Between 1982 and 1986 she had chart hits with "A Puppet to You", "There I Go", "Be Yourself", Star" and "Just Gets Better with "Time".

==Career==
Alfie Silas's new single "There I Go" was in the New & Active category in the 26 November 1982 issue of Radio & Records. It was getting heavy rotation at stations, WHRK, WJMO, and WZEN-FM. She was also on a regional promotional tour and did an on-air interview at New York radio station WLIB with WIBL's Pablo Guzman.

"There I Go" was one of the Feature Picks in the 1 January 1983 issue of Cash Box. Referred to as a newcomer, the reviewer said that she shined like a torch balladeer on the A/C slanted single and that she demonstrated her abilities. The reviewer also said that she was a professional of the highest order. At the time, "There I Go" had been in the Cash Box Top 100 Black Contemporary Singles chart for eight weeks and had moved up four places from no. 47 to no. 43.

A short review was given on her new single, "You Put the L in Love" in the 24 September 1983 issue of Cash Box. The single which was produced by Larry Graham was released on RCA JK-13604. It was referred to as a decidedly funky offering. Its urban contemporary appeal potential was also mentioned.

Alfie Silas's 1983 single won her an award. She came third in the Cash Box 1983 Black Contemporary Singles Awards New Female section with Diane Richards, Madonna, Lydia Murdock and Pamela Nivens at 1, 2, 4 and 5 respectively.

Readers of Cash Box, in the January 28, 1984, issues were told to Watch out for Alfie Silas's new single, "Be Yourself" and that it would make a positive and lasting impression on many listeners.

In 1985 her third album That Look was released on the Motown label.
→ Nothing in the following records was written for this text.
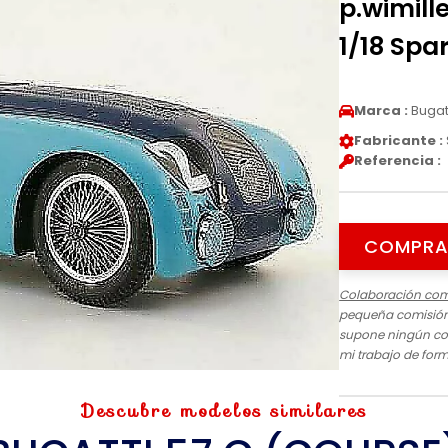
p.wimill
1/18 Spa
Marca :
Bugat
Fabricante :
Referencia :
COMPRA
Colaboración com
pequeña comisión 
supone ningún cos
mi trabajo de for
Descubre modelos similares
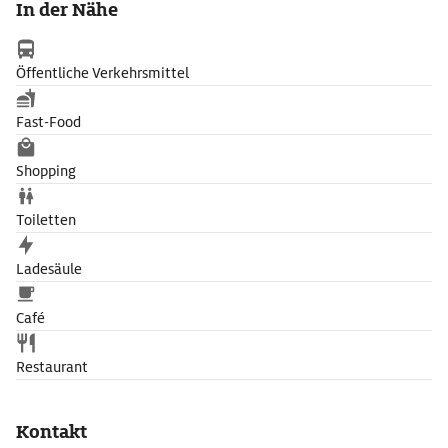
In der Nähe
können zudem ein jüdisches Ritualbad (Mikwe) und eine
historische Laubhütte besichtigt werden.
Öffentliche Verkehrsmittel
Fast-Food
Shopping
Toiletten
Ladesäule
Café
Restaurant
Kontakt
It included the song, "Just Gets Better with Time". Five of the ten songs were co-written by her. Her single "Just Gets Better with Time" was released and it made it to no. 71 on the r&b chart in 1986.

Silas and Larry Hancock recorded the song, "Time Out for Love" which was credited to Larry Hancock with Alphie. It was released on Dessca Records CA 172 in August 1988.